Solved – If logistic regression is a linear classifier why does it fail on linearly separable data

linear modellogisticmachine learningregressionseparation

Logistic regression is a linear model, decision boundary generated is linear.

If the data points are linearly separable, then why does Logistic regression fail? Shouldn't it perform better on data that is actually linearly separable?

Best Answer

If the data are linearly separable with a positive margin, so that it can be separated by a plane in more than two (so infinitely many ways), then all those ways will maximize the probability, so the model maximizing the likelihood is not unique. So what the iterative method used to maximize the likelihood converges to is not unique. In that sense the logistic regression is unstable.

But a well implemented algorithm will find one of those solutions, and that might be good enough. And if what you want is the estimated probabilities, they will be the same for all those solutions.

So if your goal really is to find a separating plane with maximum margin, then logistic regression is the wrong method. If your goal is to estimate risk probabilities, the problem is another one: estimated risks of zero or one might be very unrealistic. So the answer to your question really depends on your goal, and you didn't tell us that.

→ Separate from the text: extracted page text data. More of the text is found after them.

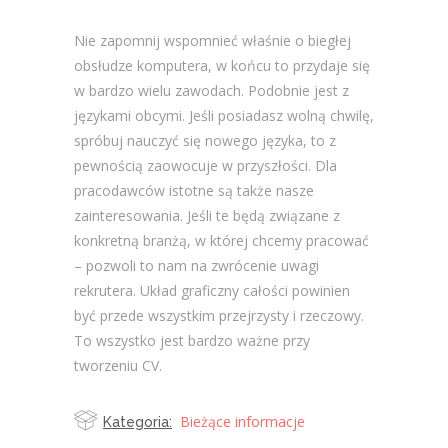
Nie zapomnij wspomnieć właśnie o biegłej
obsłudze komputera, w końcu to przydaje się
w bardzo wielu zawodach. Podobnie jest z
językami obcymi. Jeśli posiadasz wolną chwilę,
spróbuj nauczyć się nowego języka, to z
pewnością zaowocuje w przyszłości. Dla
pracodawców istotne są także nasze
zainteresowania. Jeśli te będą związane z
konkretną branżą, w której chcemy pracować
– pozwoli to nam na zwrócenie uwagi
rekrutera. Układ graficzny całości powinien
być przede wszystkim przejrzysty i rzeczowy.
To wszystko jest bardzo ważne przy
tworzeniu CV.
Bieżące informacje
Kategoria: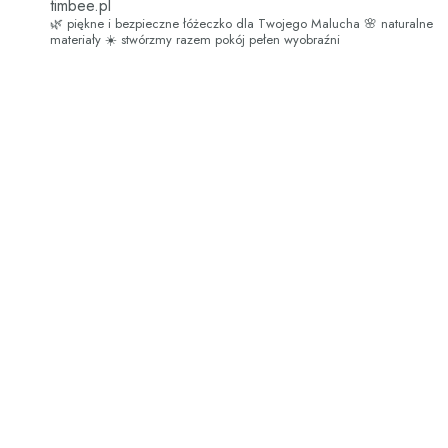
timbee.pl
🌿 piękne i bezpieczne łóżeczko dla Twojego Malucha
🌸 naturalne
materiały
☀️ stwórzmy razem pokój pełen wyobraźni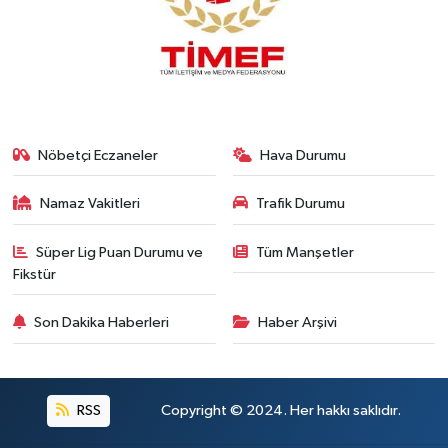
Nöbetçi Eczaneler
Hava Durumu
Namaz Vakitleri
Trafik Durumu
Süper Lig Puan Durumu ve
Tüm Manşetler
Fikstür
Son Dakika Haberleri
Haber Arşivi
RSS
Copyright © 2024. Her hakkı saklıdır.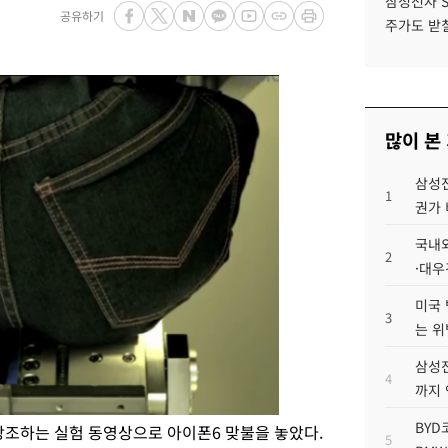
삼성전자 
공유하기
주가도 받칠
많이 본
삼성전
1
권가 
국내외
2
·대우
미국 
3
는 위
삼성전
4
까지
BYD
조하는 실험 동영상으로 아이폰6 맞불을 놓았다.
5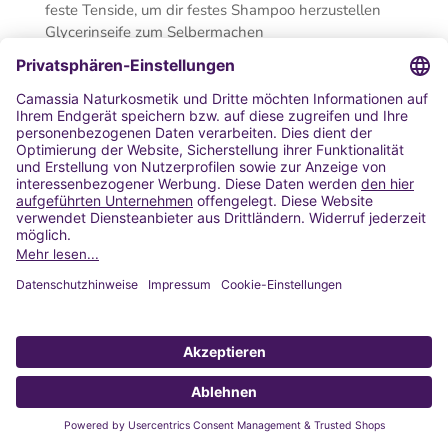
feste Tenside, um dir festes Shampoo herzustellen
Glycerinseife zum Selbermachen
Deine Vorteile im Naturkosmetik-Online-Shop von
Camassia:
beste Qualität
für deine Pflege dank hochwertiger
Rohstoffe natürlichen Ursprungs
Bio mit Zertifizierung:
zweifach zertifizierte Bio-
Produkte nach COSMOS- und BioVidaSana-
Standard
nachhaltig auch in der Verpackung:
Glas und Papier
statt Kunststoff
viele Informationen
rund um selbstgemachte
Naturkosmetik
Rezepte, Hintergrundwissen und Anleitungen
in
unserem
Blog
und auch als
Video
zum einfachen
Nachmachen
schnelle Lieferzeiten
Du hast Fragen zu unseren Produkten oder zu einem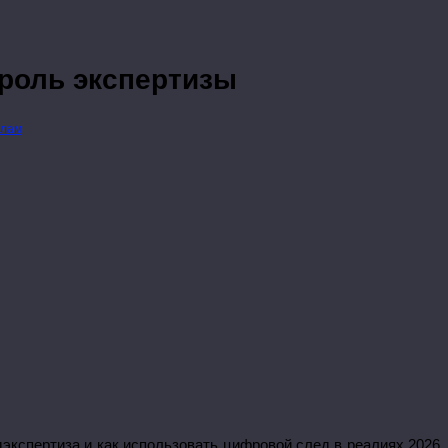
 роль экспертизы
елам
экспертиза и как использовать цифровой след в реалиях 2026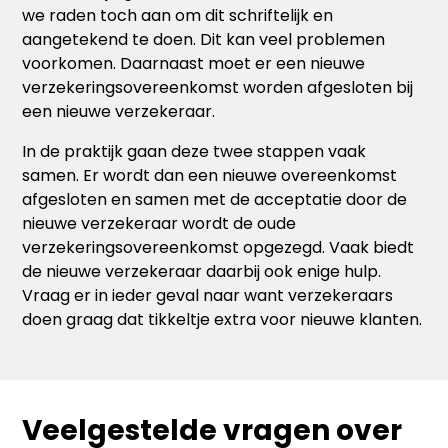
we raden toch aan om dit schriftelijk en
aangetekend te doen. Dit kan veel problemen
voorkomen. Daarnaast moet er een nieuwe
verzekeringsovereenkomst worden afgesloten bij
een nieuwe verzekeraar.
In de praktijk gaan deze twee stappen vaak
samen. Er wordt dan een nieuwe overeenkomst
afgesloten en samen met de acceptatie door de
nieuwe verzekeraar wordt de oude
verzekeringsovereenkomst opgezegd. Vaak biedt
de nieuwe verzekeraar daarbij ook enige hulp.
Vraag er in ieder geval naar want verzekeraars
doen graag dat tikkeltje extra voor nieuwe klanten.
Veelgestelde vragen over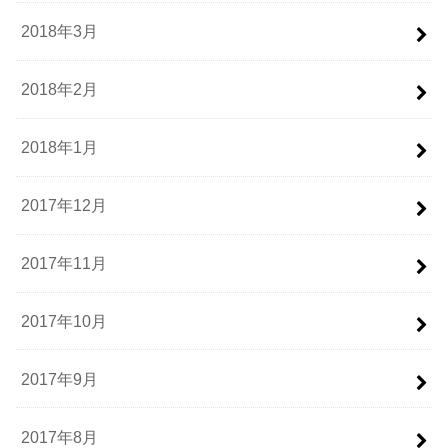
2018年3月
2018年2月
2018年1月
2017年12月
2017年11月
2017年10月
2017年9月
2017年8月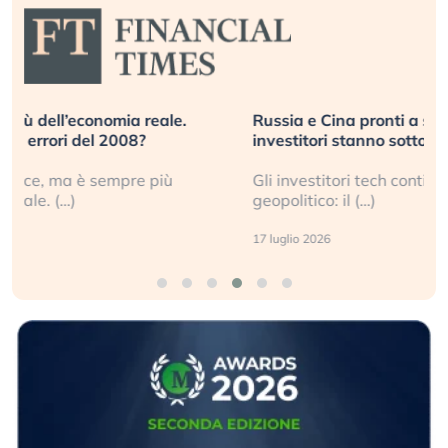
Russia e Cina pronti a spegnere Starlink. Gli
investitori stanno sottovalutando il rischio?
Gli investitori tech continuano a ignorare il rischio
geopolitico: il (…)
17 luglio 2026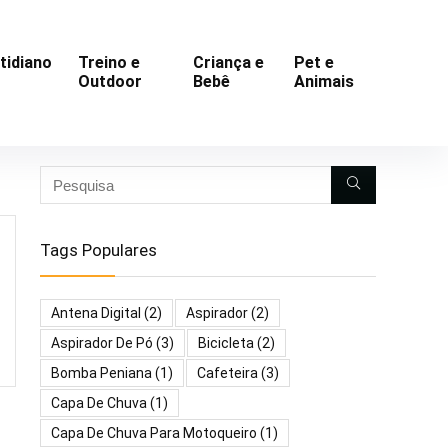
tidiano
Treino e
Criança e
Pet e
Outdoor
Bebê
Animais
Tags Populares
Antena Digital
(2)
Aspirador
(2)
Aspirador De Pó
(3)
Bicicleta
(2)
Bomba Peniana
(1)
Cafeteira
(3)
Capa De Chuva
(1)
Capa De Chuva Para Motoqueiro
(1)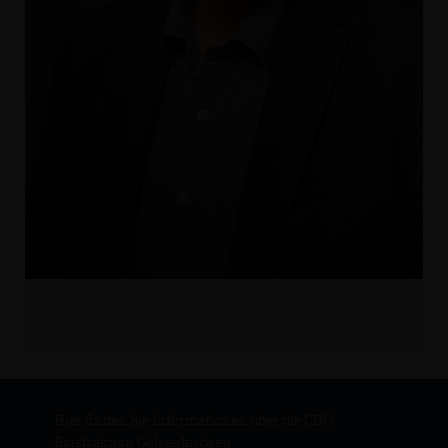
Hier finden Sie Informationen über die CDU
Ratsfraktion Gelsenkirchen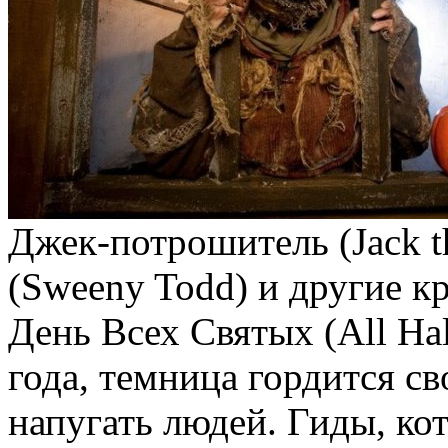
Джек-потрошитель (Jack t
(Sweeny Todd) и другие к
День Всех Святых (All Hal
года, темница гордится св
напугать людей. Гиды, ко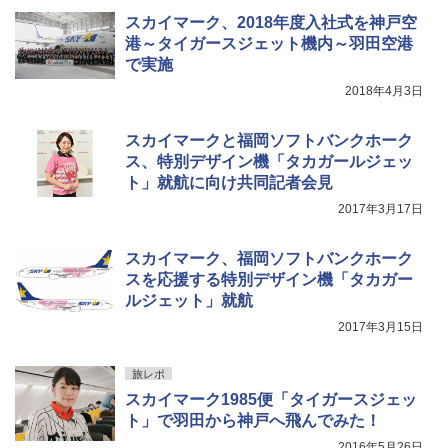
スカイマーク、2018年度入社式を神戸空
港～タイガースジェット機内～羽田空港
で実施
2018年4月3日
スカイマークと福岡ソフトバンクホーク
ス、特別デザイン機「タカガールジェッ
ト」就航に向け共同記者会見
2017年3月17日
スカイマーク、福岡ソフトバンクホーク
スを応援する特別デザイン機「タカガー
ルジェット」就航
2017年3月15日
旅レポ
スカイマーク1985便「タイガースジェッ
ト」で羽田から神戸へ飛んでみた！
2016年5月26日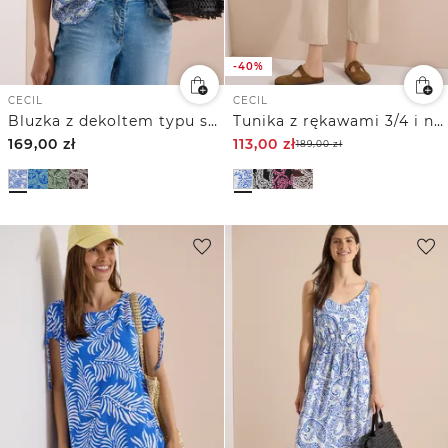
-40%
CECIL
CECIL
Bluzka z dekoltem typu split neck i nadrukiem
Tunika z rękawami 3/4 i nadrukiem
169,00
zł
113,00
zł
189,00
zł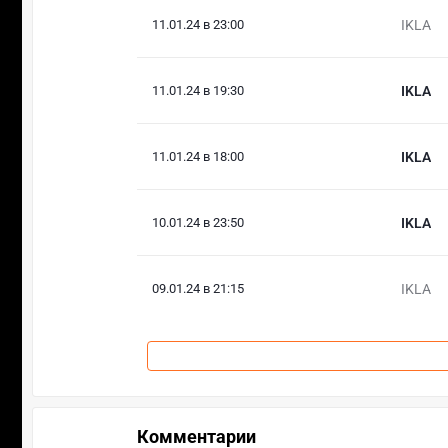
11.01.24 в 23:00
IKLA
11.01.24 в 19:30
IKLA
11.01.24 в 18:00
IKLA
10.01.24 в 23:50
IKLA
09.01.24 в 21:15
IKLA
Комментарии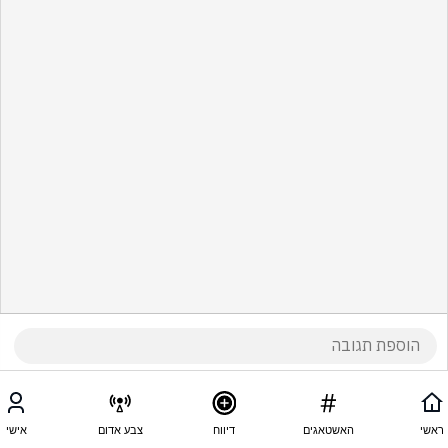
ראשי
האשטאגים
דיווח
צבע אדום
אישי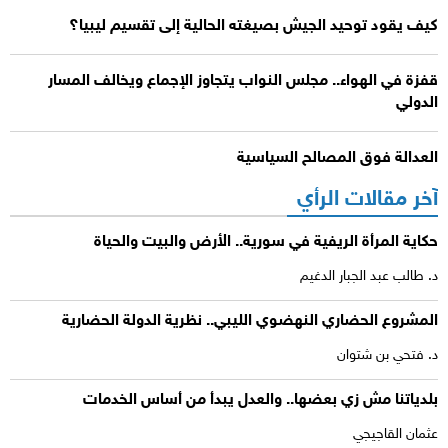
كيف يقود توحيد الجيش بصيغته الحالية إلى تقسيم ليبيا؟
قفزة في الهواء.. مجلس النواب يتجاوز الإجماع ويخالف المسار
الدولي
العدالة فوق المصالح السياسية
آخر مقالات الرأي
حكاية المرأة الريفية في سورية.. الأرض والبيت والحياة
د. طالب عبد الجبار الدغيم
المشروع الحضاري النهضوي الليبي.. نظرية الدولة الحضارية
د. فتحي بن شتوان
بلدياتنا مش زي بعضها.. والعدل يبدأ من أساس الخدمات
عثمان القاجيجي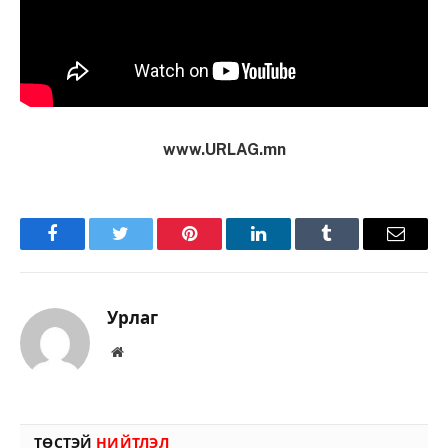
www.URLAG.mn
Facebook
Twitter
Pinterest
LinkedIn
Tumblr
Имэйл
Урлаг
Вэбсайт
ТӨСТЭЙ
НИЙТЛЭЛ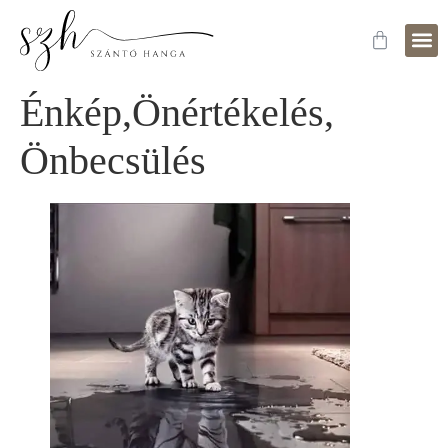
Fejle
Időpo
Énkép,Önértékelés,
Önbecsülés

About this question Brian Ripley in "Pattern Recognition and Neural Networks" says

We feel to much have been made of this. The difficulty is in inappropriate parameterization and the limits for infinite $\|\beta\|$ of the fitted posterior probabilities remain perfectly suitable fits, albeit sometimes predicting probability zero or one.

See Why does logistic regression become unstable when classes are well-separated? where all this is discussed with much more detail.